Wherever the word "type" shows up in the data, report the line it sits in.
:::
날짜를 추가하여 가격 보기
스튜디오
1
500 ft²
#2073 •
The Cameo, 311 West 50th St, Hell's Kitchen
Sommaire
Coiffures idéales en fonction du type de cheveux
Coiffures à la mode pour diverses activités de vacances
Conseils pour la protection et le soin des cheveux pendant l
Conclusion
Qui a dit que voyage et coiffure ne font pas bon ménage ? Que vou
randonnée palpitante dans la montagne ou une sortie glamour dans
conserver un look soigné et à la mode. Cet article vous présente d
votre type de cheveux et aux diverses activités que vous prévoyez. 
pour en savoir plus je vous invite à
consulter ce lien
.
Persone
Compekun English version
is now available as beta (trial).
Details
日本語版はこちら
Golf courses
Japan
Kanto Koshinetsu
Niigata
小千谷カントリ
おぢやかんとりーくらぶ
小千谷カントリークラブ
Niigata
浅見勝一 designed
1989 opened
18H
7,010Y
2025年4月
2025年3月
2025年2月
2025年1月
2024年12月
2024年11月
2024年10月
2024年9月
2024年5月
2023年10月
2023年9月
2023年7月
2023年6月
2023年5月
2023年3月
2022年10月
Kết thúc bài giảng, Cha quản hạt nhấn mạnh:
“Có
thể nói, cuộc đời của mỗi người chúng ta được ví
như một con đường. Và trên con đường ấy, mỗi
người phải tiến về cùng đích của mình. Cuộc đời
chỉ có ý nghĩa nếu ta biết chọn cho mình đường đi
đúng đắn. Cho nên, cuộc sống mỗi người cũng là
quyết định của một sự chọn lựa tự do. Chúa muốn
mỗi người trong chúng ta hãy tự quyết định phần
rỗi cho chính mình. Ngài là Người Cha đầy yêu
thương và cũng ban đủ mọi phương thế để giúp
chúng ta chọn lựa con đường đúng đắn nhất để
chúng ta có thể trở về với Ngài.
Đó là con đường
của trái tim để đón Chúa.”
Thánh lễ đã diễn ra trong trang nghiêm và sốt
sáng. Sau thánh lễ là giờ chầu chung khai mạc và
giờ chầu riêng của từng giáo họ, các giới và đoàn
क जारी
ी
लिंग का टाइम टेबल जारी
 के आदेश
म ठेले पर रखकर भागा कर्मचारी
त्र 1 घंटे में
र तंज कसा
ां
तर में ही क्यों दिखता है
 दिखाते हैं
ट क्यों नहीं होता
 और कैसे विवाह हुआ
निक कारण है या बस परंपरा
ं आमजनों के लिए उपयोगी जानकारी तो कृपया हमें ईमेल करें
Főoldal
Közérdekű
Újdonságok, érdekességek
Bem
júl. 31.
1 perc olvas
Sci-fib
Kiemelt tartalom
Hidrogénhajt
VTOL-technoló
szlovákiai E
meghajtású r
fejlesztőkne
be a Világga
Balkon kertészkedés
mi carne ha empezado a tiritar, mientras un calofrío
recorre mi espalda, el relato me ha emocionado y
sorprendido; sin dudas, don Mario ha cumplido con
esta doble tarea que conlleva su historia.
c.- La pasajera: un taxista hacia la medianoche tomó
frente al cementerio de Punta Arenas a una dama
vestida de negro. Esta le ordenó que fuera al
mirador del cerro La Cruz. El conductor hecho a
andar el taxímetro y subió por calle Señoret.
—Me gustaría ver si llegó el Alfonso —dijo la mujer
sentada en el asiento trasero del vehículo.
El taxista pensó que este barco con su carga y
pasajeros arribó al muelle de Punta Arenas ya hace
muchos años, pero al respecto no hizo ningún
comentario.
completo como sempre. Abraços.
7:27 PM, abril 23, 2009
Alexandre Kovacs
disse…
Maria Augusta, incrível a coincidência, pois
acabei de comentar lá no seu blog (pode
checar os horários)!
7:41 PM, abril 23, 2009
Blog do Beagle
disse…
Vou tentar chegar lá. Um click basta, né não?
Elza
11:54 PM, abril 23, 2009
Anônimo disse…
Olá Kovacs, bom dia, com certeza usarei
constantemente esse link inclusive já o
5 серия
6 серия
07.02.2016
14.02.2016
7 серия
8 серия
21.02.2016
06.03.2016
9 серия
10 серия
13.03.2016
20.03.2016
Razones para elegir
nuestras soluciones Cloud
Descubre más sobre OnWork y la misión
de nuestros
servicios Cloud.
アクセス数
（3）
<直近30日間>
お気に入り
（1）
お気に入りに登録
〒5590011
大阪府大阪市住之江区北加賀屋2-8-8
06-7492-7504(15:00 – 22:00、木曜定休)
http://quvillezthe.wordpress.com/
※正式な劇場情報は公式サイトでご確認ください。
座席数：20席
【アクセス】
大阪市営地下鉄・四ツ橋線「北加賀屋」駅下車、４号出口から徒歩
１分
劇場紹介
:::
• Exercise response:
Coiffures idéales en fonction du type de cheveux
votre type de cheveux et aux diverses activités que vous prévoyez. 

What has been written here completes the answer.